Goal of the exercise →
Could you please retype all of the records exactly, skipping any pictures?

START Data for processing

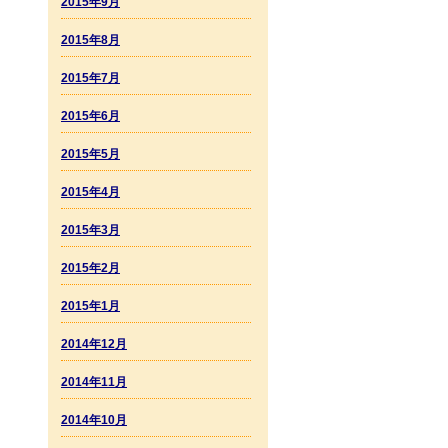
2015年9月
2015年8月
2015年7月
2015年6月
2015年5月
2015年4月
2015年3月
2015年2月
2015年1月
2014年12月
2014年11月
2014年10月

END Data for processing

Solution for this task →
2015年9月
2015年8月
2015年7月
2015年6月
2015年5月
2015年4月
2015年3月
2015年2月
2015年1月
2014年12月
2014年11月
2014年10月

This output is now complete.